Directions for this task:
A verbatim copy of the full data, with no pictures, is the expected answer.

Excerpted records:
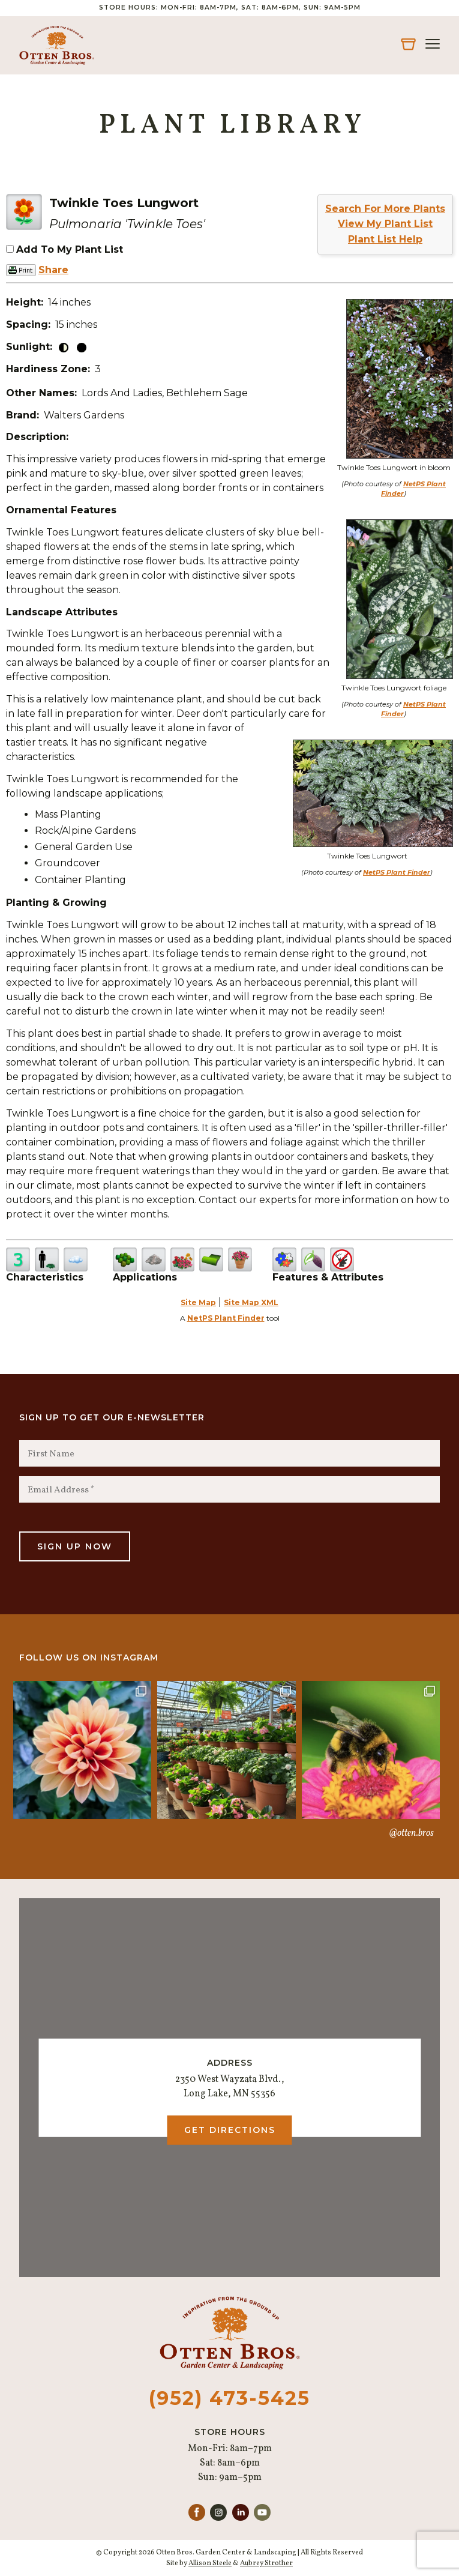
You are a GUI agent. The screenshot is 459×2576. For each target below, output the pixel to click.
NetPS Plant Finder (396, 872)
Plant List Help (385, 239)
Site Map (198, 1302)
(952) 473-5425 (229, 2398)
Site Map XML (251, 1302)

Worked solution:
You are a GUI agent. The screenshot is 459×2576. For each target below, output the pixel to click.
NetPS Plant Finder (396, 872)
Plant List Help (385, 239)
Site Map (198, 1302)
(952) 473-5425 (229, 2398)
Site Map XML (251, 1302)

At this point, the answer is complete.